Now that our data is cleaned we will first need to scale the variables. This is required since k means uses a distance metric hence will be affected by the magnitude of the scale of the variables.

In [12]:
# Scaling the variables
from sklearn.preprocessing import StandardScaler
sc=StandardScaler()
data_scaled=sc.fit_transform(data_clean)

ValueError: could not convert string to float: 'Male'

# Identifying number of clusters

In [None]:
# Using the elbow method to identify the number of clusters
from sklearn.cluster import KMeans
wcss=[]  # store the values of within cluster sum of squares(obs and centroid) for different values of no of clusters
         
for i in range(1,11):
    '''
    Try for values from 1 to 10'''
    kmeans=KMeans(n_clusters=i,init='k-means++',random_state=4)
    '''
    k_means++ to avoid the random initialization trap'''
    kmeans.fit(data_scaled)
    wcss.append(kmeans.inertia_)
    '''
    Sum of squared distances of samples to their closest cluster center'''

In [None]:
plt.plot(range(1,11),wcss)
plt.title('Elbow method to determine number of clusters')
plt.xlabel('Number of Clusters')
plt.ylabel('WCSS')
plt.show()

From the above graph we can see that the WCSS initially decreases rapidly but after 5 clusters it decreases very slowly. Hence we can say that 5 is the optimum number of clusters.

# Fitting the Model

In [None]:
#Fitting the model
kmeans=KMeans(n_clusters=5,init='k-means++',random_state=4)
cluster_preds=kmeans.fit_predict(data_scaled)

In [None]:
kmeans.cluster_centers_

In [None]:
kmeans.labels_  # similar to cluster_preds

In [None]:
# Assigning the cluster labes to a new column
data_clean['Cluster_Labels']=pd.Series(cluster_preds,index=data_clean.index)

# Analyzing the clusters

In [None]:
# Create a column for females to count their numbers for every cluster
data_clean['Gender_Female']=np.where(data_clean['Gender_Male']==0,1,0)

In [None]:
pd.pivot_table(data_clean,index=['Cluster_Labels'],values=['Gender_Male','Age','Annual_Income','Spending_Score','Gender_Female']
              ,aggfunc={'Gender_Male':np.sum,  # 
                       'Age':np.mean,
                       'Annual_Income':np.mean,
                       'Age':np.mean,
                       'Spending_Score':np.mean,
                       'Gender_Female':np.sum}
              )


From the above clusters we can make the following conclusions:
1. Cluster 0 is people with average age of 55 having a decent annual income of 52$ comprising  of males spend slightly on a lower side.
2. Cluster 1 is people with an average age of 36 have a very high annual income and almost equal proportion of Males and Females spend very low.
3. Cluster 2 is people with an average age of 24 have lower annual income and more proportion of females than males spend on a higher side.
4. Cluster 3 is people with an average age of 46 have a lower annual income comprising mainly of Males and spend on a lower side.
5. Cluster 4 is people with an average age of 32 and a very high annual income with equal proportion of males and females and spend on higher side

Overall the clusters make sense. We have a group of people having high income but low spending score and a group of people with a low income but a very high spending score. The spending score is also very intuitive of age stating that the younger people tend to spend alightly on a higher side than the older one's.

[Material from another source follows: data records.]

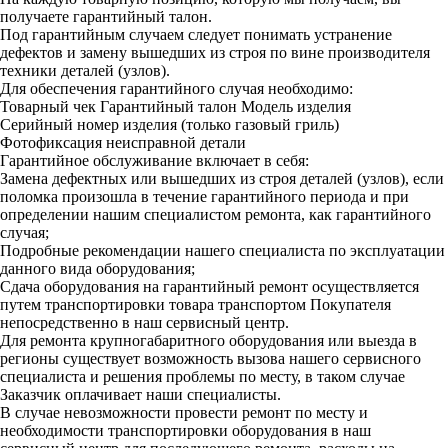
получаете гарантийный талон.
Под гарантийным случаем следует понимать устранение
дефектов и замену вышедших из строя по вине производителя
техники деталей (узлов).
Для обеспечения гарантийного случая необходимо:
Товарный чек
Гарантийный талон
Модель изделия
Серийный номер изделия (только газовый гриль)
Фотофиксация неисправной детали
Гарантийное обслуживание включает в себя:
Замена дефектных или вышедших из строя деталей (узлов), если
поломка произошла в течение гарантийного периода и при
определении нашим специалистом ремонта, как гарантийного
случая;
Подробные рекомендации нашего специалиста по эксплуатации
данного вида оборудования;
Сдача оборудования на гарантийный ремонт осуществляется
путем транспортировки товара транспортом Покупателя
непосредственно в наш сервисный центр.
Для ремонта крупногабаритного оборудования или выезда в
регионы существует возможность вызова нашего сервисного
специалиста и решения проблемы по месту, в таком случае
Заказчик оплачивает наши специалисты.
В случае невозможности провести ремонт по месту и
необходимости транспортировки оборудования в наш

# Visualizing the clusters

In [None]:
# Visualizing the clusters
from sklearn.decomposition import PCA
import seaborn as sns
#Perform PCA to reduce the vbariables to 2 variables so as to visualize them on a graph
pca=PCA(n_components=2,random_state=1)
# Pass the scaled data to pCA
pca_data=pd.DataFrame(pca.fit_transform(data_scaled),columns=['PC1','PC2'])
#Assigning the cluster labels to the PCA data
pca_data['cluster']=pd.Series(cluster_preds,index=pca_data.index)
# Visualizing the clusters
plt.figure(figsize=(8,5))
sns.scatterplot(x='PC1',y='PC2',hue='cluster',data=pca_data,palette=('tab10'))
plt.show()

As we can see above the blue green and red clusters are fairly seperated which are clusters 0,2 and 3 respectively. We do have a overlap between the clusters 1 and 4 so we can even consider combining them going further.